Le développement du réseau hospitalier soutient cette organisation territoriale. Les nouveaux Centres hospitaliers universitaires de Tanger, Agadir et Laâyoune ont renforcé la capacité nationale, tandis que les projets de Rabat, Guelmim, Errachidia et Béni Mellal poursuivent l’extension de l’offre universitaire et spécialisée. Ces réalisations doivent représenter plusieurs milliers de lits supplémentaires et favoriser la formation de médecins et de professionnels de santé dans différentes régions. Elles accompagnent une politique qui associe infrastructures hospitalières, facultés de médecine, recherche clinique et maintien des compétences au plus près des populations.

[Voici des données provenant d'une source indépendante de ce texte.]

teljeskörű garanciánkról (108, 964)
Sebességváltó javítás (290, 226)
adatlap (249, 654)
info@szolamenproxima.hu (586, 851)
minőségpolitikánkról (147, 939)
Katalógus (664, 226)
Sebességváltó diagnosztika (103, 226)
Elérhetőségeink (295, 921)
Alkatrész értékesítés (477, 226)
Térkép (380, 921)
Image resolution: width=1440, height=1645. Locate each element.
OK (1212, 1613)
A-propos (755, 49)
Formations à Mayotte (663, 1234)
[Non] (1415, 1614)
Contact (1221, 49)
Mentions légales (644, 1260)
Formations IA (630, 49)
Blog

L’année 2026 marque également une nouvelle phase dans la numérisation du secteur. Le programme prévoit la généralisation progressive du dossier médical partagé, le déploiement de la feuille de soins électronique et la mise en œuvre d’un système d’information hospitalier intégré. Ces outils doivent faciliter la circulation sécurisée des données, améliorer la coordination entre les professionnels, réduire les délais administratifs et assurer un meilleur suivi du parcours du patient. Ils contribueront également à rapprocher la gestion de l’Assurance Maladie Obligatoire de l’activité réelle des établissements et des prestataires de soins.

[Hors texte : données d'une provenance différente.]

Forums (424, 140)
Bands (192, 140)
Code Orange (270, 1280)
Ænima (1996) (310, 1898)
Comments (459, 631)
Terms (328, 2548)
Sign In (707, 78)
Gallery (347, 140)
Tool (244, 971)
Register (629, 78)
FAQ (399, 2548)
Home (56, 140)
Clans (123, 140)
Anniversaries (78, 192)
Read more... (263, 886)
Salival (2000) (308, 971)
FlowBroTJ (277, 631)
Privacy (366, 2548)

Les ressources humaines constituent une priorité immédiate. Le projet de loi de finances 2026 prévoit 8 000 postes budgétaires pour le ministère de la Santé et de la Protection sociale, l’une des dotations les plus importantes accordées à un département ministériel. Cet effort accompagne l’ouverture de nouveaux établissements, l’augmentation des capacités de formation médicale et paramédicale ainsi que le déploiement régional de l’offre de soins. La répartition des professionnels entre les territoires, la qualité des conditions d’exercice et la fidélisation des compétences détermineront directement l’efficacité des investissements engagés.
Le Pacte national pour la santé fixe plusieurs objectifs mesurables à l’horizon 2030. Il prévoit de ramener la part des dépenses directement supportées par les ménages de 38 % en 2022 à 25 %, d’améliorer l’accès aux consultations prénatales en milieu rural et d’accroître la densité du personnel de santé dans les territoires les moins équipés. Cette trajectoire associe la progression de la couverture assurantielle à la qualité réelle des services, à l’équité entre les régions et à la soutenabilité financière du système.

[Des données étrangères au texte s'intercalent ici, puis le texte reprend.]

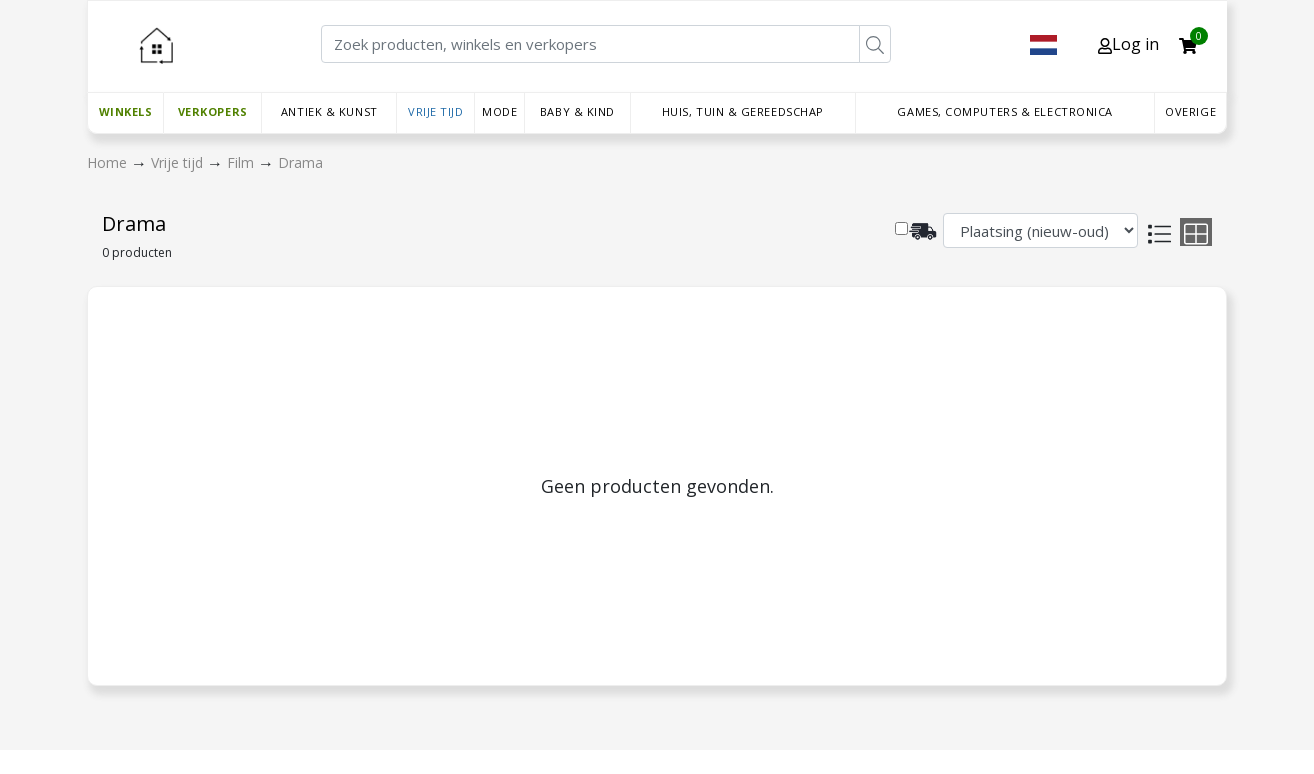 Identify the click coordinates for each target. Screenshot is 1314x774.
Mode (499, 111)
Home (109, 162)
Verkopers (213, 111)
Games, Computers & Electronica (1005, 111)
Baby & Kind (577, 111)
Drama (300, 162)
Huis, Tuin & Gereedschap (743, 111)
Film (242, 162)
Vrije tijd (436, 111)
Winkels (126, 111)
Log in (1128, 44)
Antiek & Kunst (329, 111)
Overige (1190, 111)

La santé et la protection sociale forment ainsi deux composantes complémentaires de la politique sociale conduite sous l’impulsion de SM le Roi Mohammed VI. L’assurance maladie, les aides directes, la modernisation des hôpitaux, la transformation numérique et le renforcement des ressources humaines répondent à une même orientation : améliorer l’accès aux services essentiels, sécuriser les parcours de vie et réduire les disparités territoriales. Les réalisations engagées jusqu’en 2026 installent les bases d’un système plus intégré, dont la consolidation reposera sur la qualité des soins, la stabilité du financement et la capacité des institutions à répondre durablement aux besoins des citoyens.